Coaches, analysts and sports scientists are always striving to quantify the performance of their athletes, but vast quantities of information can make it easy to get lost in an avalanche of data without unearthing the most powerful insights.
MEASURING ATHLETE WORK
One parameter that empowers time-poor coaches, scientists and analysts alike is Catapult’s Player Load metric. In scientific terms, Player Load is instantaneous rate of change of acceleration divided by a scaling factor. In coaching terms, it is a measure of your athlete’s work.
Developed in conjunction with the Australian Institute of Sport (AIS), Player Load measures work performed independent of distance, however well correlated they may be. This leaves you with a single number – obtainable indoors and outdoors – that provides an objective view of an athlete’s workload at any given time.

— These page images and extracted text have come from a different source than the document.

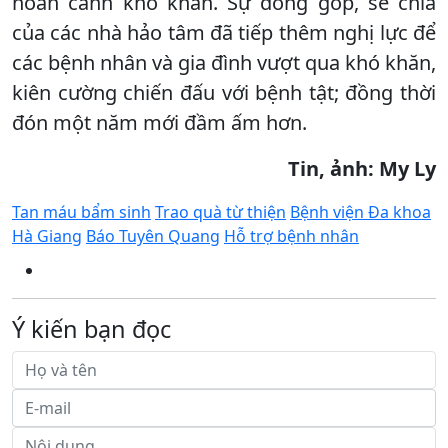
hoàn cảnh khó khăn. Sự đóng góp, sẻ chia
của các nhà hảo tâm đã tiếp thêm nghị lực để
các bệnh nhân và gia đình vượt qua khó khăn,
kiên cường chiến đấu với bệnh tật; đồng thời
đón một năm mới đầm ấm hơn.
Tin, ảnh: My Ly
Tan máu bẩm sinh
Trao quà từ thiện
Bệnh viện Đa khoa
Hà Giang
Báo Tuyên Quang
Hỗ trợ bệnh nhân
Ý kiến bạn đọc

Player Load is measured instantaneously (an athlete’s work at that second) and cumulatively (total work over a session). Because heel strike force generates vertical accelerations which feed into the formula, Player Load is highly correlated with distance for athletes whose sport involves a significant amount of locomotive movement.
CONTEXT AND VALIDITY
Distance and speed metrics are interesting with the appropriate context, but without that context they can be limiting as they don’t capture movement and impact. Giving a more complete picture of the work an athlete gets through, Player Load enables you to personalise and periodise individual athlete loads.
If a coach is seeking a quick summary of an athlete’s work, then Player Load is able to provide that. The metric can also be used to inform far more detailed analysis, with analysts being able to take the number, integrate it with other metrics, and devise their own custom parameters for deeper investigation.
Validated in many independent research papers, Player Load is an easy-to-use solution for scientifically taking the guesswork out of athlete management, and can form a key reference point in your athlete monitoring process.